The rise of Fresnel technology is heavily aided by the consolidation in the CSP industry

The need for increasing project scale is driving a round of partnerships and acquisitions that could soon see the CSP industry reduced to a few vertically-integrated monoliths and this could be aiding the raise of the Fresnel technology with AREVA entering strongly this market.

In an industry that has seen more than its fair share of mergers and acquisitions in the last couple of years, independent players are becoming something of a rarity.

A good example of the vertically integrated corporations is Siemens, Europe's largest engineering conglomerate, which other than producing steam turbines had little to do with the CSP market until last year.
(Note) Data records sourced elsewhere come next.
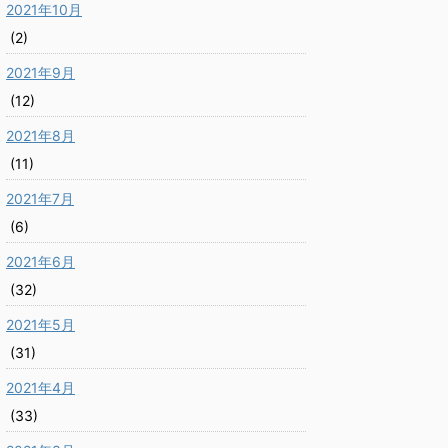
2021年10月
(2)
2021年9月
(12)
2021年8月
(11)
2021年7月
(6)
2021年6月
(32)
2021年5月
(31)
2021年4月
(33)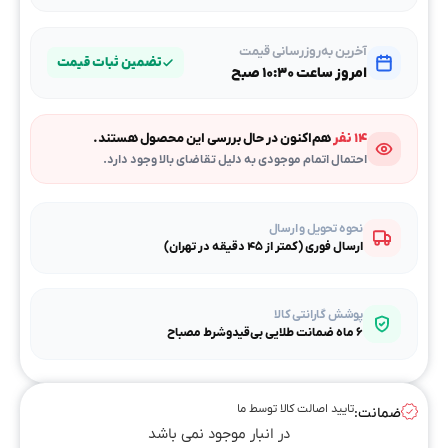
آخرین به‌روزرسانی قیمت
تضمین ثبات قیمت
امروز ساعت ۱۰:۳۰ صبح
۱۴ نفر
هم‌اکنون در حال بررسی این محصول هستند.
احتمال اتمام موجودی به دلیل تقاضای بالا وجود دارد.
نحوه تحویل و ارسال
ارسال فوری (کمتر از ۴۵ دقیقه در تهران)
پوشش گارانتی کالا
۶ ماه ضمانت طلایی بی‌قیدوشرط مصباح
تایید اصالت کالا توسط ما
ضمانت:
در انبار موجود نمی باشد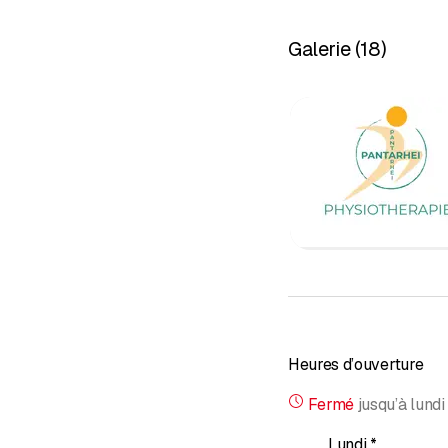
capacités fonctionnelle
Galerie
(
18
)
Veuillez nous rendre vi
réjouissons de vous aid
Physiotherapie Panta Rh
--&gt;
Prendre rendez
Heures d’ouverture
Fermé
jusqu’à
lundi
Lundi
*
Then, in March 2009, it bought 29% of the Italian solar company Archimede Solar Energy, followed by the acquisition of Solel Solar Systems for US$418 million in October.

Other recent examples of large corporations entering the CSP market include Chevron and Alstom partnering with BrightSource and MAN Ferrostaal joint venturing with Solar Millennium.
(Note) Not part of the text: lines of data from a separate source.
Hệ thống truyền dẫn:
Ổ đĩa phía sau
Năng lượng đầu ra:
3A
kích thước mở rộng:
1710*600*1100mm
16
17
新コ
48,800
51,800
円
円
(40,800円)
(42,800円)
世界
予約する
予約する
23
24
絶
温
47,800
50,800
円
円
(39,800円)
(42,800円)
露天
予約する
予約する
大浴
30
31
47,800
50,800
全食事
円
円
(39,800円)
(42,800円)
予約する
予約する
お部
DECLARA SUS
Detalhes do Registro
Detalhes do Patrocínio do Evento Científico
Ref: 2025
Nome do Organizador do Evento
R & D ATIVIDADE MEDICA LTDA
It certainly came as a surprise to analysts that in February 2010 AREVA acquired Ausra, a Fresnel technology provider. With little track record and installed capacity, Fresnel wasnt considered as one of the main CSP technologies, but rather an innovation, which makes it harder to finance.

The rise of the Fresnel technology is one of the subjects that will be discussed and analysed at depth in the future technology section of the 4th International Concentrated Solar Thermal Power Summit in Sevilla (November 15-17) This event has become the most relevant meeting event for the CSP industry.
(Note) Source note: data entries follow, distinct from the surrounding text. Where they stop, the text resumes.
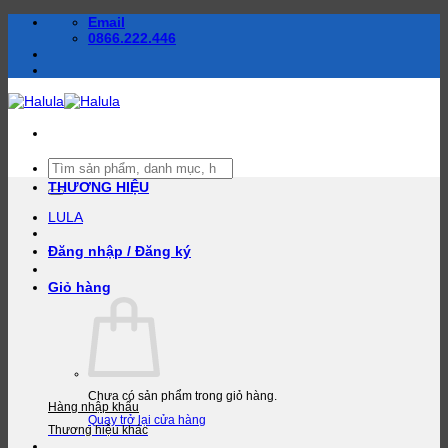
Bỏ
Email
qua
0866.222.446
nội
dung
Tìm
kiếm:
THƯƠNG HIỆU
LULA
Đăng nhập / Đăng ký
Giỏ hàng
Chưa có sản phẩm trong giỏ hàng.
Hàng nhập khẩu
Quay trở lại cửa hàng
Thương hiệu khác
With the entry of AREVA in the market, a new era for CSP has begun, where a new technology could be compared in warranties and bankability with parabolic troughs. With a modular approach and lower temperatures, fresnel was originally thought to belong in a different market for industrial heat applications.

AREVA Solar's chief executive Dr Bob Fishman, formerly the head of Ausra, says: "We aligned with Areva because we knew that to compete in the global power industry we needed to be part of a global power company from the standpoint of execution, bankability and customer reach.

"These elements are the keys to moving to the head of the pack in the CSP landscape. The companies that will survive will either merge with or enter strategic alliances with global energy leaders. What we are likely to see is a thinning of the pack."

Building CSP plants require engineering firms that are able to offer performance guarantees. Big companies like AREVA are playing to these strengths and have also got big investment horizons. This is a market where size matters therefore it is going to be tough for any small company.